When he translated from JavaScript to Lua, it was more a change of notation than a rewrite. The libraries are interesting. Lua is a good base for a really good programming language. All PDF libraries suck; TeX’s is least bad, and he’s trying to make it stand-alone. A system which can be extended in multiple dimensions cannot prevent conflict between extensions. Hacker News gets a lot if interest to the project, but only got one pull request. Avoid buses…. good community is important, he’s still important for building the community.

Technical goals

The core is largely there
– vertical typesetting
– pdf outline features
– split off libtexpdf

Many things to do in packages. Need to talk about community goals. Wants to see five packages by other people before he does another release — see github wiki.

Leihs, the leading free equipment booking system

Originally in German in the code, and used a changing platform.

Internationalize things from the start, not later!

Tried rspec, then rspec story runner, then rspec + cucumber, then just cucumber. Parallel testing took 9 hours down to 23 minutes that one of the team wrote (cider CI).

Next mistake: not having a UI person on the team. Got one later, improved things. Another mistake: building specifics into the system.

Should write a glossary defining an agreed meaning of each term you use in writing the system. Make sure management understands what free software is. Get authorization for time talking to community. For public sector: point out the taxpayers have paid for it, so should get it. Learn to say no. But first have an idea of where you want the project to go, otherwise you’re just being a jerk.

Data about your favourite community

Tracking: the Grimoire library.

Open projects produce massive data; how can we take advantage of this. Is it useful to analyze my community?

Transparency db layer for metrics grimoire. Based on grimoire output SQL ddbb) Reuse code. Developed in R, migrated to python.

Metrics: source code: commits, authors, branches, companies etc; then demographics, demographic changes, timezone; code review (gerrit, github), merges, abandons, people, time to close, etc; mailing lists: who asks, who replies, what are the longest threads, etc; Q&A e.g. stackoverflow; downloads, wiki use, etc.

Filters for the metrics. API with four methods e.g. aggregated numbers.

OpenMotics: Open source home automation

(Very well-attended.)

Integrated lighting, switching, heating and cooling per-room, power measurements, automation with sensors.
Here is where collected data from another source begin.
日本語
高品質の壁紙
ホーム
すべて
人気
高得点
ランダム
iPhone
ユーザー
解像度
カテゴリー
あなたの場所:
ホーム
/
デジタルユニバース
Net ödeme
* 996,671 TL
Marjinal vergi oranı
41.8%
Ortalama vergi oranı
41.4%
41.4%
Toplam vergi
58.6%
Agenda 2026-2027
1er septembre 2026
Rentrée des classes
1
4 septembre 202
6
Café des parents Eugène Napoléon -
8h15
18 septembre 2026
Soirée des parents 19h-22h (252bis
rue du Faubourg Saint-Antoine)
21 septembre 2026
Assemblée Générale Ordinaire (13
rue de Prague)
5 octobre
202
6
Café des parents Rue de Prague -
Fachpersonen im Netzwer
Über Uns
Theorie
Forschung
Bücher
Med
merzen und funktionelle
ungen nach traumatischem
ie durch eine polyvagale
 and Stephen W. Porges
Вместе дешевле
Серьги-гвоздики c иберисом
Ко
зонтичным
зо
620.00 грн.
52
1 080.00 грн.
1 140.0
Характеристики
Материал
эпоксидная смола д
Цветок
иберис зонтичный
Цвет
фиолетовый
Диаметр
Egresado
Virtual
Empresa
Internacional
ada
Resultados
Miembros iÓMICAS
Open software and hardware. Started as someone’s hobby project, open sourced two years ago as they think the integrated (expensive) and off-the-shelf systems (hard to integrate) are a broken arrangement.
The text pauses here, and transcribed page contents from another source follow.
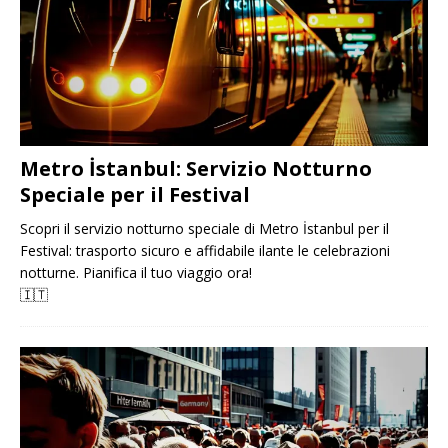
Metro İstanbul: Servizio Notturno
Speciale per il Festival
Scopri il servizio notturno speciale di Metro İstanbul per il
Festival: trasporto sicuro e affidabile ilante le celebrazioni
notturne. Pianifica il tuo viaggio ora!
🇮🇹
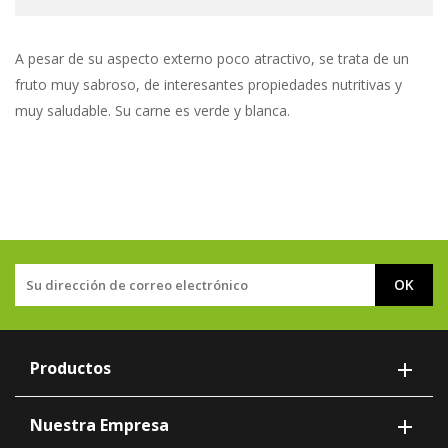
A pesar de su aspecto externo poco atractivo, se trata de un
fruto muy sabroso, de interesantes propiedades nutritivas y
muy saludable. Su carne es verde y blanca.
Productos

Nuestra Empresa

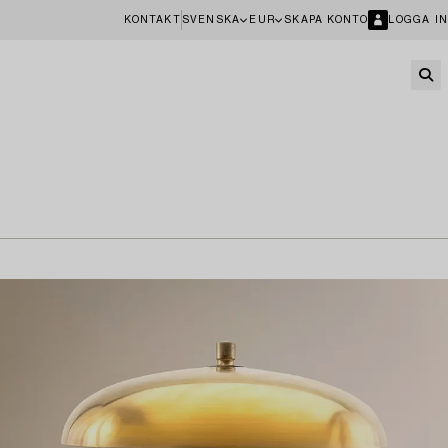
KONTAKT
SVENSKA
EUR
SKAPA KONTO
LOGGA IN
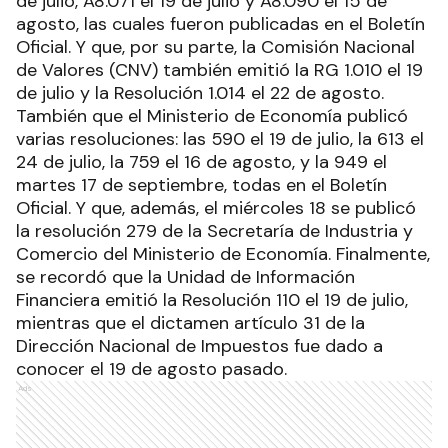
de julio, A8.071 el 19 de julio y A8.090 el 15 de
agosto, las cuales fueron publicadas en el Boletín
Oficial. Y que, por su parte, la Comisión Nacional
de Valores (CNV) también emitió la RG 1.010 el 19
de julio y la Resolución 1.014 el 22 de agosto.
También que el Ministerio de Economía publicó
varias resoluciones: las 590 el 19 de julio, la 613 el
24 de julio, la 759 el 16 de agosto, y la 949 el
martes 17 de septiembre, todas en el Boletín
Oficial. Y que, además, el miércoles 18 se publicó
la resolución 279 de la Secretaría de Industria y
Comercio del Ministerio de Economía. Finalmente,
se recordó que la Unidad de Información
Financiera emitió la Resolución 110 el 19 de julio,
mientras que el dictamen artículo 31 de la
Dirección Nacional de Impuestos fue dado a
conocer el 19 de agosto pasado.
Ads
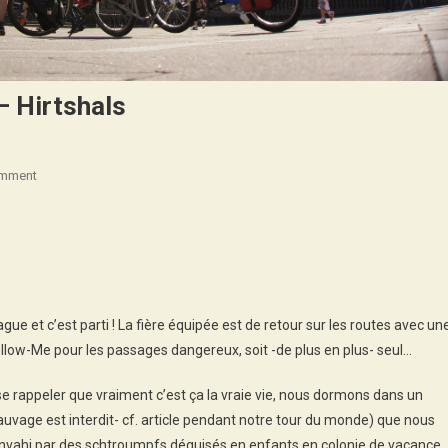
 Hirtshals
On
omment
Danemark
2018
:
Copenhague
–
Hirtshals
e et c’est parti ! La fière équipée est de retour sur les routes avec un
llow-Me pour les passages dangereux, soit -de plus en plus- seul…
e rappeler que vraiment c’est ça la vraie vie, nous dormons dans un
uvage est interdit- cf. article pendant notre tour du monde) que nous
à envahi par des schtroumpfs déguisés en enfants en colonie de vacance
All about choice: DIY: schematics and PCBs online; buy modules: open hardware forces fair prices, easy to calculate what it actually costs.
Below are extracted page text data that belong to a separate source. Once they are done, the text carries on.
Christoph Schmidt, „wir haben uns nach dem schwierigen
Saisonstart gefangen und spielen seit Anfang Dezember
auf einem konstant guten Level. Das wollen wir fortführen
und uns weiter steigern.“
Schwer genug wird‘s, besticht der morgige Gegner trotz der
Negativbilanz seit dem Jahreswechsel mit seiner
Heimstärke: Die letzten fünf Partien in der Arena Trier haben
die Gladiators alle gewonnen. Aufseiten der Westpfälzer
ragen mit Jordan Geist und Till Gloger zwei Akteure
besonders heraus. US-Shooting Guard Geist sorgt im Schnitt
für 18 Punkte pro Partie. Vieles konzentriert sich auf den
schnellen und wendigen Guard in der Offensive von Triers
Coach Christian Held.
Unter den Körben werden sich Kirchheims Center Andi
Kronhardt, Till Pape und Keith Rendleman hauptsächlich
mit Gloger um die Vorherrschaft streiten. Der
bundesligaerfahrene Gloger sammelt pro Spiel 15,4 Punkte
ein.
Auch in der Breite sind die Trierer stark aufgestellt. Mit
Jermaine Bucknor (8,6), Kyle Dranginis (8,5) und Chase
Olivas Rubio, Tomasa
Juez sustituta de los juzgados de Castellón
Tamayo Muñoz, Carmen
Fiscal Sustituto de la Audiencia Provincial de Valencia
Integrated systems maintenance by a professional with a special device.

Manuals for installation by DIY users or electricians; easy-to-use web interface to configure.

Customization of closed systems is limited. We have customization on all levels, e.g. python plugins, or can modify the main software, or even the firmware of the IO modules. Can create your own hardware.

Modules have bootloaders so they can all be updated.

Can interface to other devices over serial ports or ethernet.

Keynote: Living on Mars: can we open-source a society?

By a physicist candidate for the project.

What has open source software to do with a mission to Mars? The project has open source firmly at its heart, to make sure there are no technology problems.

– the apollo effect
– why mars?
– how do we reach Mars?
– the Mars One mission
– open sourcing a society: martian society’s implications for earth society
– questions

The Martian day is just right for people! Temperatures can get into the earth range. There seems to have once been an ocean and more atmosphere, but lost the core heat and magnetism. Terraforming? About 8 months to get there by Hoffman transfer orbit. You can take a lot less if you want to have enough fuel for a return trip. Selecting the right people (who will stay sane and not fall out with each other) is all-important.